Navigation computers are good enough these days that pilots can feel safe with about a half-billion-kilometer miss-factor. The J.M. would shoot for about three times that, as we were headed into territory not as well charted as that on the regular space lines. Also, if we came out over the pole of the target star, as we hoped to do, we would have the best vantage point for us to look for planets.

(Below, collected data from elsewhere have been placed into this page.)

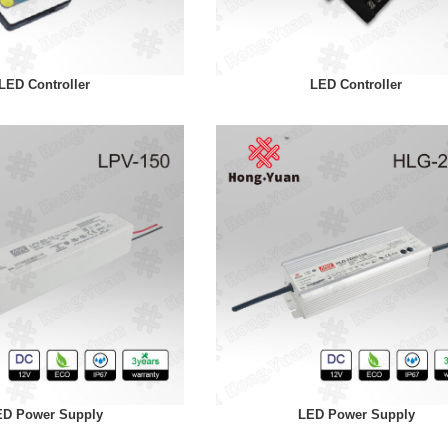
LED Controller
LED Controller
ED Power Supply
LED Power Supply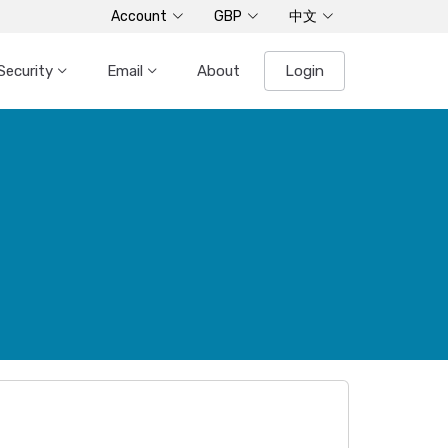
Account
GBP
中文
Security
Email
About
Login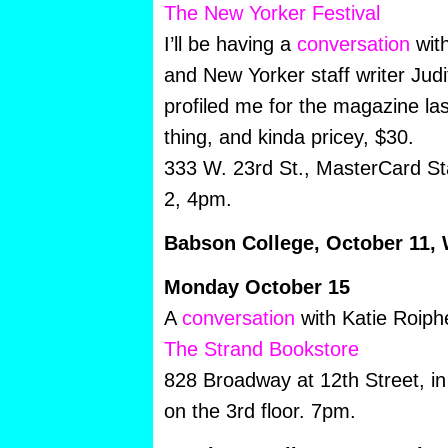
The New Yorker Festival
I’ll be having a
conversation
with
and New Yorker staff writer Ju
profiled me for the magazine last
thing, and kinda pricey, $30.
333 W. 23rd St., MasterCard S
2, 4pm.
Babson College, October 11,
Monday October 15
A
conversation
with Katie Roiph
The Strand Bookstore
828 Broadway at 12th Street, 
on the 3rd floor. 7pm.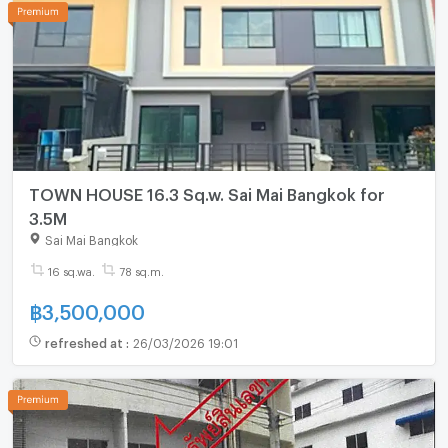
TOWN HOUSE 16.3 Sq.w. Sai Mai Bangkok for
3.5M
Sai Mai Bangkok
16 sq.wa.
78 sq.m.
฿
3,500,000
refreshed at
:
26/03/2026 19:01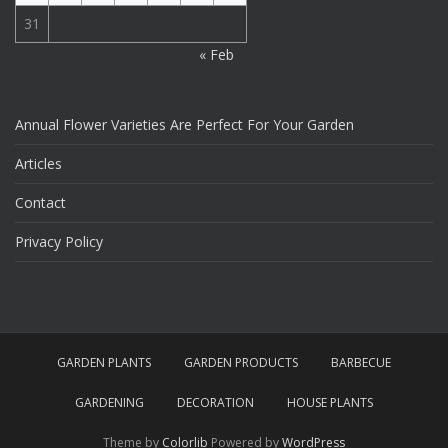
31
« Feb
Annual Flower Varieties Are Perfect For Your Garden
Articles
Contact
Privacy Policy
GARDEN PLANTS
GARDEN PRODUCTS
BARBECUE
GARDENING
DECORATION
HOUSE PLANTS
Theme by
Colorlib
Powered by
WordPress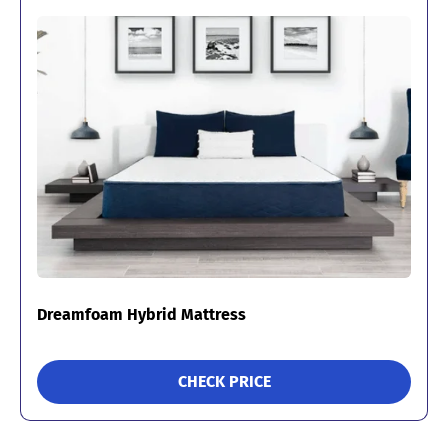
Dreamfoam Hybrid Mattress
CHECK PRICE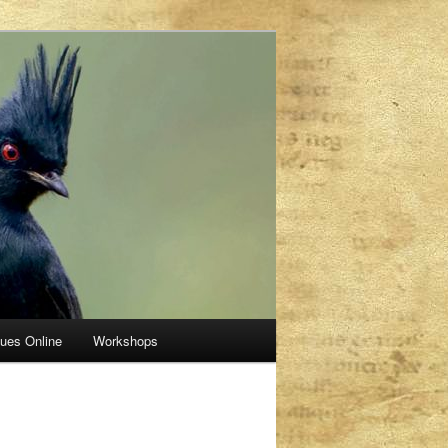
sues Online
Workshops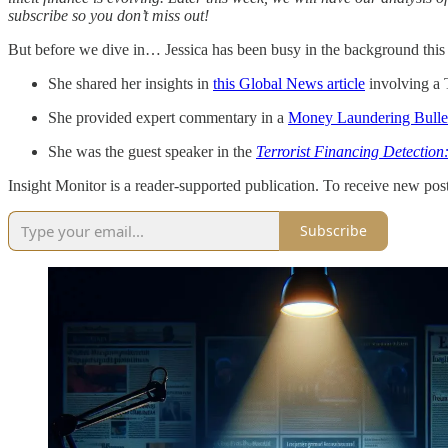
subscribe so you don’t miss out!
But before we dive in… Jessica has been busy in the background this
She shared her insights in
this Global News article
involving a 
She provided expert commentary in a
Money Laundering Bullet
She was the guest speaker in the
Terrorist Financing Detection
Insight Monitor is a reader-supported publication. To receive new pos
Subscribe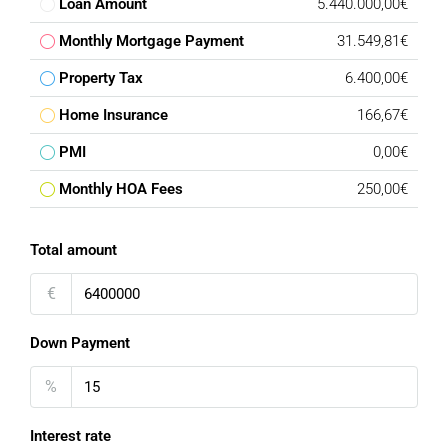
Loan Amount
5.440.000,00€
Monthly Mortgage Payment
31.549,81€
Property Tax
6.400,00€
Home Insurance
166,67€
PMI
0,00€
Monthly HOA Fees
250,00€
Total amount
€
Down Payment
%
Interest rate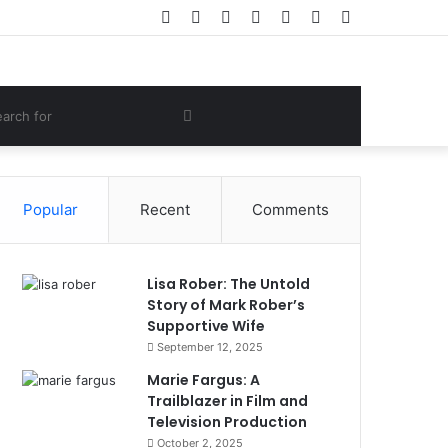
Facebook
Twitter
YouTube
Instagram
Log
Random
Sidebar
In
Article
om
Search
e
for
Popular
Recent
Comments
Lisa Rober: The Untold
Story of Mark Rober’s
Supportive Wife
September 12, 2025
Marie Fargus: A
Trailblazer in Film and
Television Production
October 2, 2025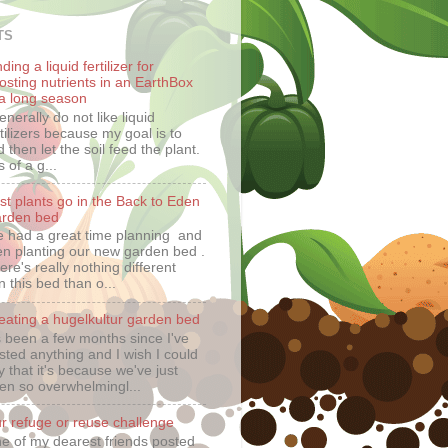
TS
ding a liquid fertilizer for
osting nutrients in an EarthBox
 a long season
generally do not like liquid
rtilizers because my goal is to
 then let the soil feed the plant.
 of a g...
rst plants go in the Back to Eden
rden bed
 had a great time planning and
en planting our new garden bed .
ere's really nothing different
n this bed than o...
eating a hugelkultur garden bed
's been a few months since I've
sted anything and I wish I could
y that it's because we've just
en so overwhelmingl...
r refuge or reuse challenge
e of my dearest friends posted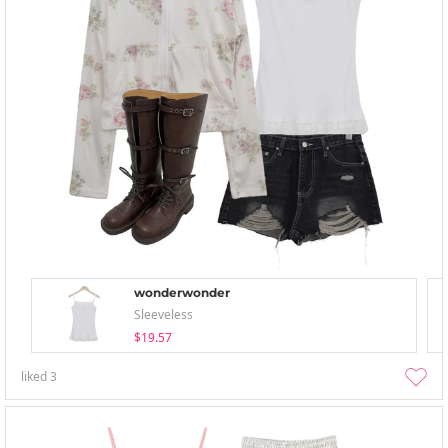
wonderwonder
Sleeveless
$19.57
liked
3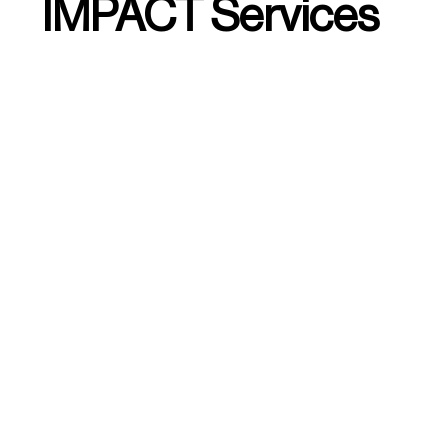
IMPACT Services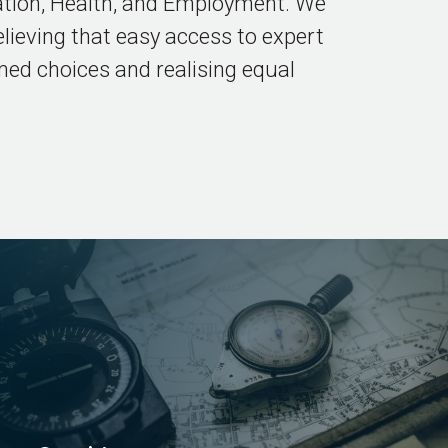
eation, Health, and Employment. We
lieving that easy access to expert
med choices and realising equal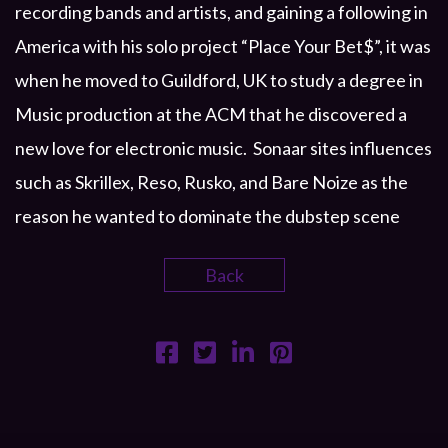
recording bands and artists, and gaining a following in
America with his solo project “Place Your Bet$”, it was
when he moved to Guildford, UK to study a degree in
Music production at the ACM that he discovered a
new love for electronic music. Sonaar sites influences
such as Skrillex, Reso, Rusko, and Bare Noize as the
reason he wanted to dominate the dubstep scene
Back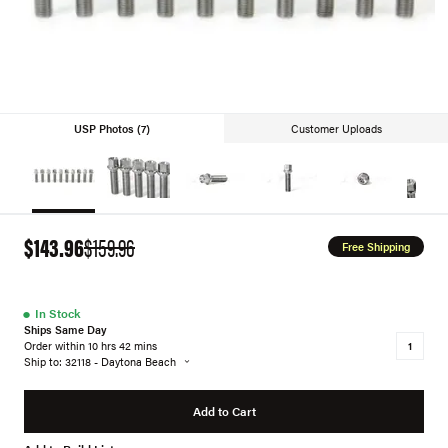
USP Photos (7)
Customer Uploads
$143.96
$159.96
Free Shipping
●
In Stock
Ships Same Day
Order within 10 hrs 42 mins
Ship to: 32118 - Daytona Beach
Add to Cart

Most star systems (including Earth's) have the plane of rotation of their planets in the same plane as the equator of the star in question. So, if you looked at, say, the Solar System from the plane of the Sun's equator, the planets, asteroids, and what have you would be moving in orbits that would be seen edge-on from where you stood. If you watched the Earth for a year-that is, one orbit-it would simply appear to move in a straight line from one side of the sun to the other, and then back again, moving once in front of the Sun's disk, and once behind it. From a point far enough away to observe the entire orbit, the change in size of the Earth's disk as it moves toward and away from you, inscribing a circle seen edge-on, would be difficult to measure accurately. Seen from the north or south polar regions, however, the orbits of the planets would be laid out before the observer face-on and so would be easy to observe. This in turn makes it easy to measure motions of planets and other bodies and put together reasonably accurate charts and ephemera of their orbits.
What all this boils down to is that it is best to come in over a star system and look down on it, rather than come in at the side and see it edge-on.
Fine. It has been found that planets usually rotate in the plane of a star's equator. So how do we determine where the equator is? One star seen from another is a featureless dot of light.